▸ **About this exercise**: Nothing but the pictures gets dropped; retype every entry exactly.

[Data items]
Start of Block
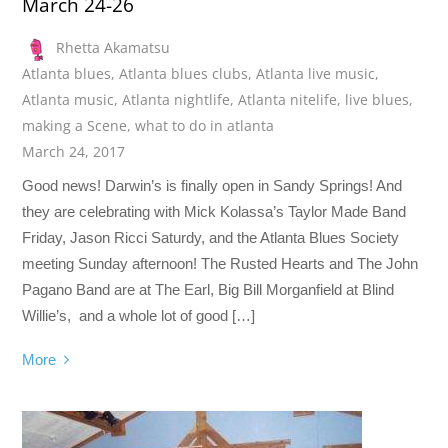
March 24-26
Rhetta Akamatsu
Atlanta blues
,
Atlanta blues clubs
,
Atlanta live music
,
Atlanta music
,
Atlanta nightlife
,
Atlanta nitelife
,
live blues
,
making a Scene
,
what to do in atlanta
March 24, 2017
Good news! Darwin’s is finally open in Sandy Springs! And
they are celebrating with Mick Kolassa’s Taylor Made Band
Friday, Jason Ricci Saturdy, and the Atlanta Blues Society
meeting Sunday afternoon! The Rusted Hearts and The John
Pagano Band are at The Earl, Big Bill Morganfield at Blind
Willie’s, and a whole lot of good […]
More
End of Block
▸ **Solution to this exercise**:
March 24-26
Rhetta Akamatsu
Atlanta blues
,
Atlanta blues clubs
,
Atlanta live music
,
Atlanta music
,
Atlanta nightlife
,
Atlanta nitelife
,
live blues
,
making a Scene
,
what to do in atlanta
March 24, 2017
Good news! Darwin’s is finally open in Sandy Springs! And
they are celebrating with Mick Kolassa’s Taylor Made Band
Friday, Jason Ricci Saturdy, and the Atlanta Blues Society
meeting Sunday afternoon! The Rusted Hearts and The John
Pagano Band are at The Earl, Big Bill Morganfield at Blind
Willie’s, and a whole lot of good […]
More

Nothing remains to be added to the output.